- **Problem**:
Report every line from the material that contains the word "weer".
*-*-*
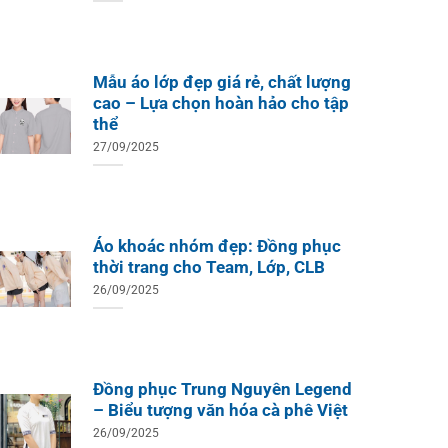
Mẫu áo lớp đẹp giá rẻ, chất lượng
cao – Lựa chọn hoàn hảo cho tập
thể
27/09/2025
Áo khoác nhóm đẹp: Đồng phục
thời trang cho Team, Lớp, CLB
26/09/2025
Đồng phục Trung Nguyên Legend
– Biểu tượng văn hóa cà phê Việt
26/09/2025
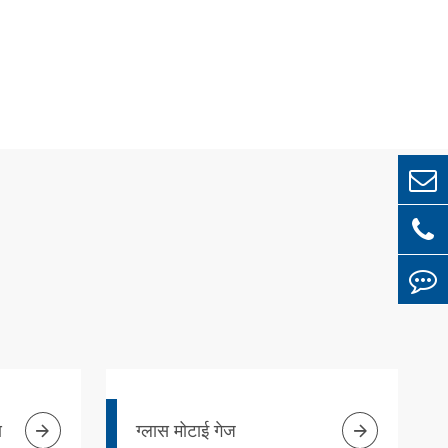


ण
ग्लास मोटाई गेज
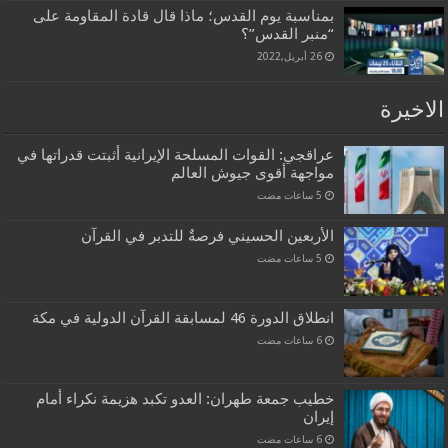
بمناسبة يوم القدس؛ ماذا قال قادة المقاومة على
“منبر القدس”؟
26 أبريل,2022
الاخيرة
عراقجي: القوات المسلحة الإيرانية أثبتت قدراتها في
مواجهة أقوى جيوش العالم
الأربعين الحسيني فرصةٌ للتدبر في القرآن
انطلاق الدورة 46 لمسابقة القرآن الدولية في مكة
خطيب جمعة طهران: العدو تكبد هزيمة نكراء أمام
إيران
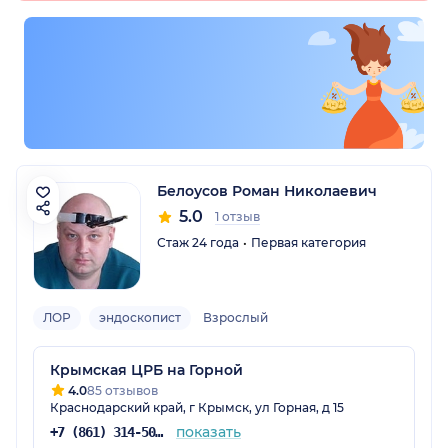
Белоусов Роман Николаевич
5.0
1 отзыв
Стаж 24 года
Первая категория
ЛОР
эндоскопист
Взрослый
Крымская ЦРБ на Горной
4.0
85 отзывов
Краснодарский край, г Крымск, ул Горная, д 15
показать
+7 (861) 314-50-00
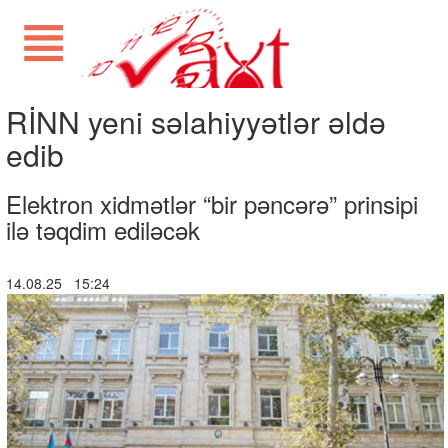
RİNN yeni səlahiyyətlər əldə
edib
Elektron xidmətlər “bir pəncərə” prinsipi
ilə təqdim ediləcək
14.08.25 15:24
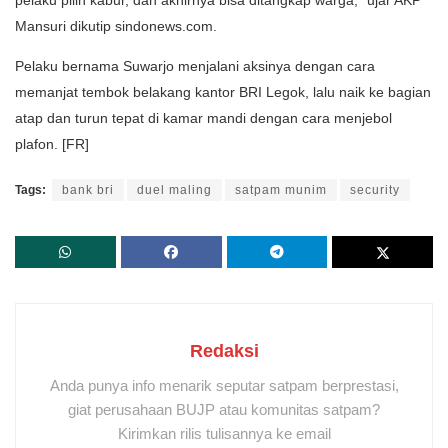
pelaku pilih kabur, dan akhirnya bisa ditangkap warga,” ujar AKP
Mansuri dikutip sindonews.com.
Pelaku bernama Suwarjo menjalani aksinya dengan cara
memanjat tembok belakang kantor BRI Legok, lalu naik ke bagian
atap dan turun tepat di kamar mandi dengan cara menjebol
plafon. [FR]
Tags:
bank bri
duel maling
satpam munim
security
Redaksi
Anda punya info menarik seputar satpam berprestasi,
giat perusahaan BUJP atau komunitas satpam?
Kirimkan rilis tulisannya ke email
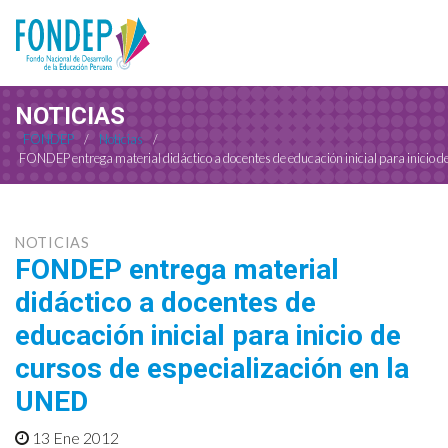
NOTICIAS
FONDEP
/
Noticias
/
FONDEP entrega material didáctico a docentes de educación inicial para inicio d
NOTICIAS
FONDEP entrega material
didáctico a docentes de
educación inicial para inicio de
cursos de especialización en la
UNED
13 Ene 2012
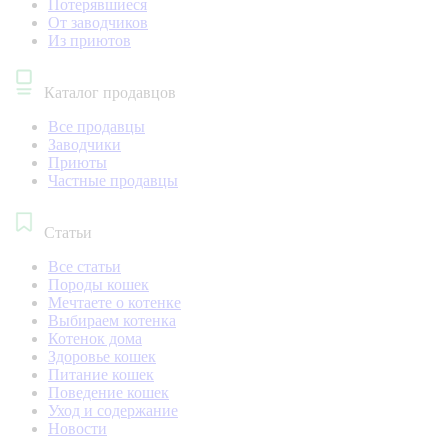
Потерявшиеся
От заводчиков
Из приютов
Каталог продавцов
Все продавцы
Заводчики
Приюты
Частные продавцы
Статьи
Все статьи
Породы кошек
Мечтаете о котенке
Выбираем котенка
Котенок дома
Здоровье кошек
Питание кошек
Поведение кошек
Уход и содержание
Новости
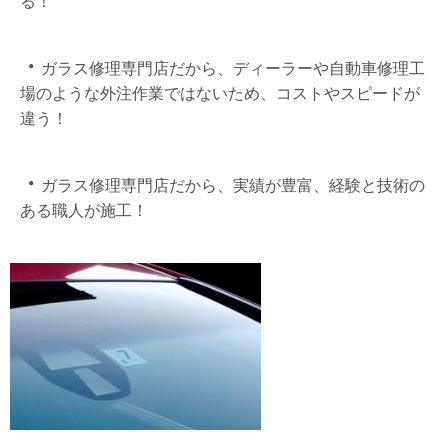
る！
・
ガラス修理専門店だから、ディーラーや自動車修理工
場のような外注作業ではないため、コストやスピードが
違う！
・
ガラス修理専門店だから、実績が豊富、経験と技術の
ある職人が施工！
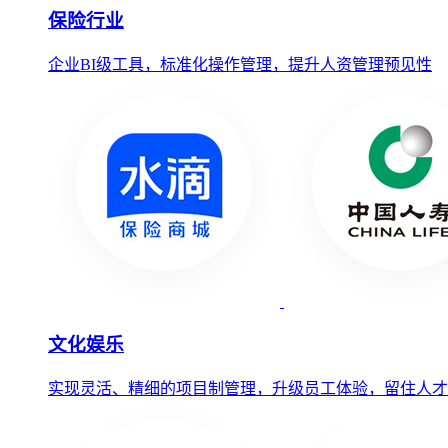
保险行业
企业BI级工具，标准化操作管理，提升人资管理预见性
文化娱乐
实现灵活、精细的项目制管理，升级员工体验，留住人才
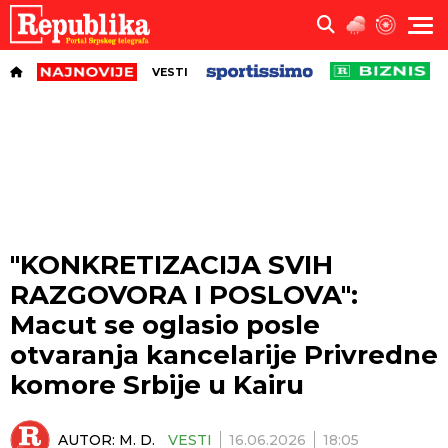
VESTI
"KONKRETIZACIJA SVIH
RAZGOVORA I POSLOVA":
Macut se oglasio posle
otvaranja kancelarije Privredne
komore Srbije u Kairu
AUTOR:
M. D.
VESTI
16.06.2026
18:05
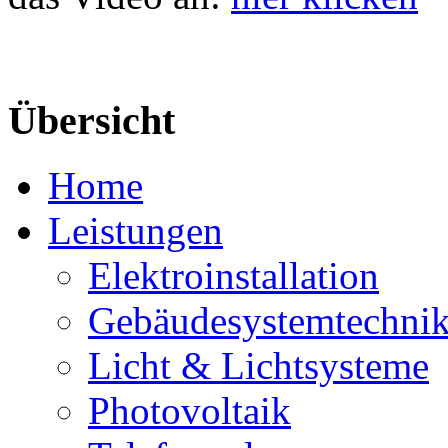
Übersicht
Home
Leistungen
Elektroinstallation
Gebäudesystemtechni
Licht & Lichtsysteme
Photovoltaik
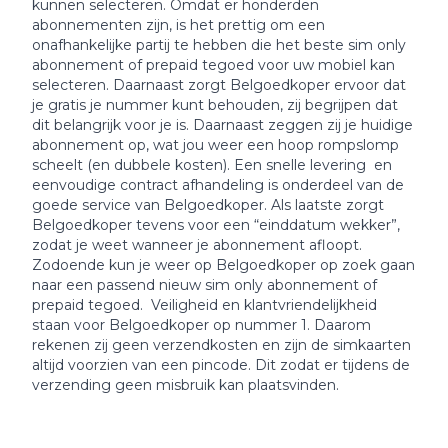
kunnen selecteren. Omdat er honderden
abonnementen zijn, is het prettig om een
onafhankelijke partij te hebben die het beste sim only
abonnement of prepaid tegoed voor uw mobiel kan
selecteren. Daarnaast zorgt Belgoedkoper ervoor dat
je gratis je nummer kunt behouden, zij begrijpen dat
dit belangrijk voor je is. Daarnaast zeggen zij je huidige
abonnement op, wat jou weer een hoop rompslomp
scheelt (en dubbele kosten). Een snelle levering en
eenvoudige contract afhandeling is onderdeel van de
goede service van Belgoedkoper. Als laatste zorgt
Belgoedkoper tevens voor een “einddatum wekker”,
zodat je weet wanneer je abonnement afloopt.
Zodoende kun je weer op Belgoedkoper op zoek gaan
naar een passend nieuw sim only abonnement of
prepaid tegoed. Veiligheid en klantvriendelijkheid
staan voor Belgoedkoper op nummer 1. Daarom
rekenen zij geen verzendkosten en zijn de simkaarten
altijd voorzien van een pincode. Dit zodat er tijdens de
verzending geen misbruik kan plaatsvinden.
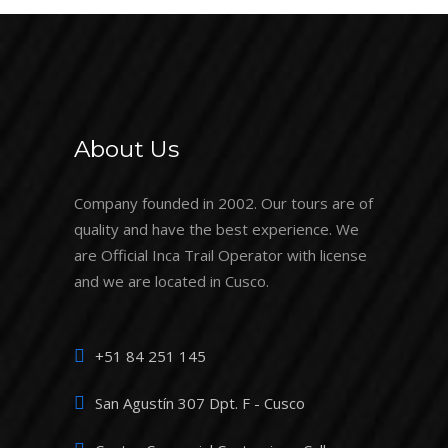
About Us
Company founded in 2002. Our tours are of
quality and have the best experience. We
are Official Inca Trail Operator with license
and we are located in Cusco.
+51 84 251 145
San Agustín 307 Dpt. F - Cusco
*-*-*
- **Exercise result**:
abonnement op, wat jou weer een hoop rompslomp
Zodoende kun je weer op Belgoedkoper op zoek gaan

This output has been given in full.